O’Reilly Radar: Got an iPhone or 3G iPad? Apple is recording your moves

"Today at Where 2.0 Pete Warden and I will announce the discovery that your iPhone, and your 3G iPad, is regularly recording the position of your device into a hidden file. ... All iPhones appear to log your location to a file called "consolidated.db." This contains latitude-longitude coordinates along with a timestamp. ... All iPhones appear to log your location to a file called "consolidated.db." This contains latitude-longitude coordinates along with a timestamp."

New York Times: Cellphones Track Your Every Move, and You May Not Even Know

Story on the Zeit Online data retention interactive: “This is really the most compelling visualization in a public forum I have ever seen,” said [Matthew Blaze, a professor of computer and information science at the University of Pennsylvania], adding that it “shows how strong a picture even a fairly low-resolution location can give.”

Online Journalism Blog: Guest post: visualising mobile phone data – the data retention app

"It’s not very often that one can follow the direct impact of an article, let alone a piece of data journalism.
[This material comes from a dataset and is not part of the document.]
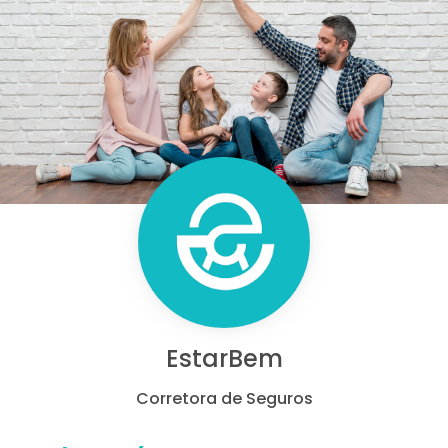
EstarBem
Corretora de Seguros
But the visualization of the cellphone data of Malte Spitz from the Green party in Germany led to visible repercussions in the US. Following a piece in the New York Times about Spitz and the data app, some days ago two senators wrote a letter to the 4 main US-carriers for information about their data retention policy."

WSJ.com: Apple Antitrust Issues Raised by Subscription-Service Terms

"Apple Inc.'s new subscription service could draw antitrust scrutiny, according to law professors. ... Publishers, for example, might claim that Apple dominates the market for consumer tablet computers and that it has allegedly used that commanding position to restrict competition. Apple, in turn, might define the market to include all digital and print media, and counter that any publisher not happy with Apple's terms is free to still reach its customers through many other print and digital outlets."
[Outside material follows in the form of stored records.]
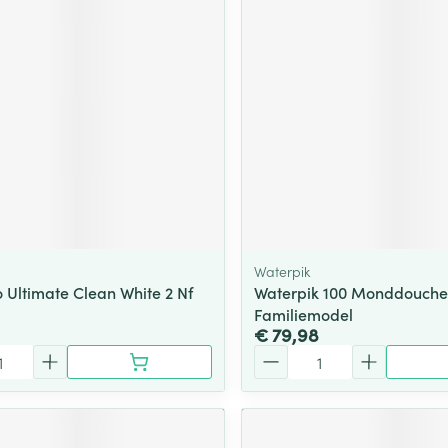
Waterpik
o Ultimate Clean White 2 Nf
Waterpik 100 Monddouche
Familiemodel
€ 79,98
Aantal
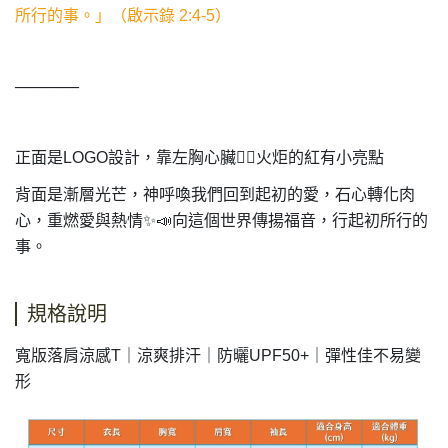
所行的事。」（啟示錄 2:4-5）
————
正面是LOGO設計，靠左胸心臟
❤️‍🔥
火炬的紅有小亮點
背面是漸層光芒，神呼喚我們回到起初的愛，石心轉化肉
心，重燃愛與熱情
✨📣
向這個世界傳揚福音，行起初所行的
事。
規格說明
寬版落肩涼感T｜涼爽排汗｜防曬UPF50+｜彈性佳不易變
形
BBC Open Secrets: Balen Report: The case continues

"Today was to have seen a Supreme Court hearing - and thus possibly the final stage - in the most long-running legal dispute involving freedom of information since the law came into force. However that case will not be happening this Wednesday, following the death last month of the man who initiated it and has been fighting it for several years, a London solicitor named Steven Sugar."

Waxy.org: The Daily: Indexed

"Anybody else think it's weird that The Daily, News Corp's new iPad-only magazine, posts almost every article to their official website... but with no index of the articles to be found? They spent $30M on it, but apparently forgot a homepage! So I went ahead and made one for them! Introducing, The Daily: Indexed... Frankly, I'm also very curious about the legal implications. My understanding is that linking to public news articles is unquestionably legal, and I believe that right should never be discouraged. It's also worth noting that Google's slowly indexing all the articles too, and search engines aren't blocked in their robots.txt file."